長野市によりますと、十分な製造量は確保しているものの、買い占めの動きも広がり、一部店頭で、入手が困難になっている場合もあるといいます。
こうした状況を踏まえ、今回発表した措置は2つ。
1つは、可燃ごみの袋で不燃ごみの排出を可能にし、逆に、不燃ごみの袋で可燃ごみの排出も可能とします。
もう1つは、指定外の袋を使ったごみの排出です。
この場合、可燃ごみと不燃ごみについては、40Lまでの袋に、「粗大ごみシール」を貼ることが条件に。

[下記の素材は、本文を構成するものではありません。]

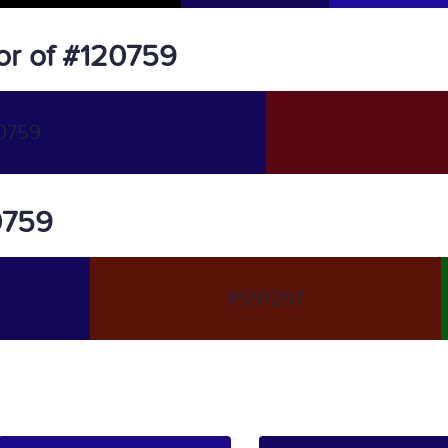
or of #120759
0759
20759
#591207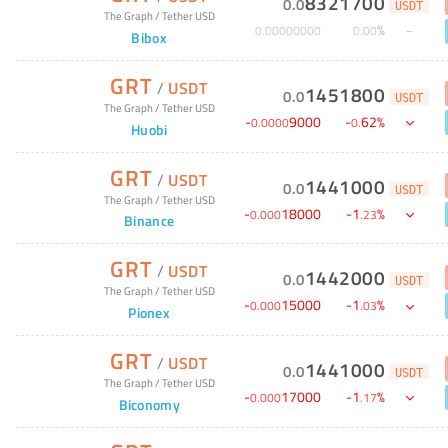
8321700
0
.
0
USDT
The Graph
/
Tether USD
%
0
.
00000000
0
.
00
Bibox
GRT
/
USDT
1451800
0
.
0
USDT
The Graph
/
Tether USD
-
9000
-
62
%
0
.
0000
0
.
Huobi
GRT
/
USDT
1441000
0
.
0
USDT
The Graph
/
Tether USD
-
18000
-
1
%
0
.
000
.
23
Binance
GRT
/
USDT
1442000
0
.
0
USDT
The Graph
/
Tether USD
-
15000
-
1
%
0
.
000
.
03
Pionex
GRT
/
USDT
1441000
0
.
0
USDT
The Graph
/
Tether USD
-
17000
-
1
%
0
.
000
.
17
Biconomy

資源プラスチックの場合は、30Lまでの袋に「プラ」と記載することが条件です。
いずれも、ごみ出しのルールはこれまで通りで、あくまで、指定の袋が購入できない場合の措置となります。
長野市 生活環境課・松本直樹課長補佐:
「不安になって多く買う方もいると思うが、冷静な対応をいただいた上で、今回の緊急措置を必要であれば取っていただいて、対応いただければと思う」

綿半スーパーセンター須坂店 長野県須坂市
品薄や品切れは須坂市でも―。
(記者リポート)
「須坂市の量販店では、先週から今週にかけ入荷が8割減ったプラスチックが売り切れてしまっています。残る可燃ごみの袋も購入制限が設定されています」
綿半スーパーセンター須坂店では、5月末からごみ袋の入荷が著しく滞る状態になったといいます。
買い物客:
「ごみ袋に関しても、プラスチックに関しても(ナフサ供給を)早く解決してほしいです」
品薄は市内の他の販売店舗でも相次いでいて、市は、6月末まで指定ごみ袋以外の袋でもごみを出せる臨時措置を実施しています。